14.1. Frequentist hypothesis testing#
Recall that in frequentist statistics, probability statements are restricted to random variables. A hypothesis can not be considered a random variable, and therefore we are restricted to a much more indirect approach when trying to infer its truth, or rather when attempting to falsify it.
Basic idea#
The standard sampling theory approach to hypothesis testing is to construct a statistical test. The basic idea is described in the following.
Frequentist hypothesis testing. The sampling theory hypothesis test is designed to compare a selected statistic from the measured data with expected results from a very large number of hypothetical repeated measurements under the assumption that a chosen null hypothesis (\(\mathcal{H}_0\)) is true. The null hypothesis is accepted or rejected purely on the basis of how unexpected the data were to \(\mathcal{H}_0\), not on how much better the alternative hypothesis (\(\mathcal{H}_A\)) predicted the data.
The degree of ‘‘unexpectedness’’ is based on a statistic, such as the sample mean or the \(\chi^2\) statistic. The statistic is a random variable and it is chosen so that its distribution can be easily computed given the truth of the null hypothesis. In other words, this is the distribution of the chosen statistic for a very large number of hypothetical repeated measurements under the assumption that the null hypothesis is true. This statistic is then computed for the observed data set and its value is compared with the distribution that is associated with the truth of the null hypothesis. If the statistic from the observed data falls in a very unlikely spot on this distribution (the threshold is to be defined beforehand) we choose to reject the null hypothesis at some confidence level on the basis of the measured data set.
Hypothesis testing with the chi-squared statistic#
A very common statistic to use is the \(\chi^2\) measure. A good example is found in Gregory, ch 7.2.1, with the measurements of flux density from a distant galaxy over a period of 6000 days. The main steps of the presented analysis are the following:
Choose as a null hypothesis that the galaxy has an unknown, but constant, flux density. If we can reject this hypothesis at e.g. the 95% confidence level, then this provides indirect evidence(?) for the alternative hypothesis that the radio emission is variable.
In this example, it is assumed that the measurement errors are independent and identically distributed (iid) according to a normal distribution with a fixed standard deviation \(\sigma\) that is known beforehand.
The \(\chi^2\) statistic from the data set is evaluated (\(x_i\) is the data and \(\bar{x}\) is the average from the sample)
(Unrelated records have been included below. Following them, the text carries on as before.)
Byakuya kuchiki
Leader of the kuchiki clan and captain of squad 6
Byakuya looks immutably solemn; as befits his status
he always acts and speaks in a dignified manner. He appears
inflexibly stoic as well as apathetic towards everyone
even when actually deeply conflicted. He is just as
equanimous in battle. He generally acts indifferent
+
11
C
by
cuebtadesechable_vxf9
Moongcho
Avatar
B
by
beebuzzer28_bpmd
In our example we had 15 data points, but we are using them first to estimate the mean \(\mu\). Therefore, we lose one degree of freedom and are left with 14. This number will determine the form of the \(\chi^2\) distribution that will be used for comparison with our actual \(\chi^2\) statistic.
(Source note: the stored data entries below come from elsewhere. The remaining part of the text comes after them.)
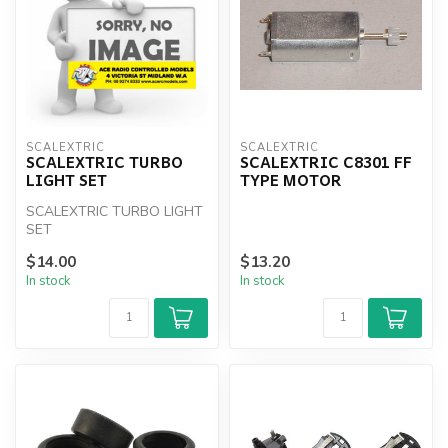
SCALEXTRIC
SCALEXTRIC
SCALEXTRIC TURBO
SCALEXTRIC C8301 FF
LIGHT SET
TYPE MOTOR
SCALEXTRIC TURBO LIGHT
SET
$14.00
$13.20
In stock
In stock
The question of how unlikely is this value of \(\chi^2\) is by convention interpreted in terms of the area in the tail of the \(\chi^2\) distribution beyond this line. This is called the \(P\)-value or significance.
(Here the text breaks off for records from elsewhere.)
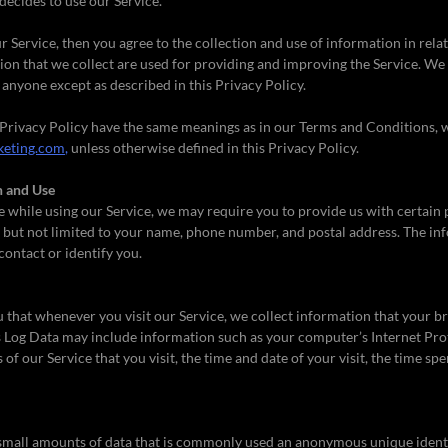
decides to use our Service.
r Service, then you agree to the collection and use of information in relat
on that we collect are used for providing and improving the Service. We 
anyone except as described in this Privacy Policy.
 Privacy Policy have the same meanings as in our Terms and Conditions, w
eting.com,
unless otherwise defined in this Privacy Policy.
n and Use
e while using our Service, we may require you to provide us with certain p
 but not limited to your name, phone number, and postal address. The in
 contact or identify you.
that whenever you visit our Service, we collect information that your b
is Log Data may include information such as your computer’s Internet Prot
of our Service that you visit, the time and date of your visit, the time sp
 small amounts of data that is commonly used an anonymous unique identif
In some cases, a two-sided statistic should be considered instead.
Fig. 14.1 The \(\chi^2\) distribution for 14 degrees of freedom. The value computed from the measurements of flux density from a galaxy is indicated by a vertical line. The shaded area is the \(P\)-value. It is 2% in this particular example so we would reject the null hypothesis with 98% confidence. (Gregory [Gre05], Fig. 7.2)#
At the point of performing this comparison, and making a final statement, the sampling theory school divides itself into two camps:
One camp uses the following protocol: first, before looking at the data, pick the significance level of the test (e.g. 5%), and determine the critical value of \(\chi^2\) above which the null hypothesis will be rejected. (The significance level is the fraction of times that the statistic \(\chi^2\) would exceed the critical value, if the null hypothesis were true.) Then, compare the actual \(\chi^2\) with the critical value, and declare the outcome of the test, and its significance level (which was fixed beforehand).
The second camp looks at the data, finds \(\chi^2\), then looks in the table of \(\chi^2\)-distributions for the significance level, \(P\), for which the observed value of \(\chi^2\) would be the critical value. The result of the test is then reported by giving this value of \(p\), which is the fraction of times that a result as extreme as the one observed, or more extreme, would be expected to arise if the null hypothesis were true.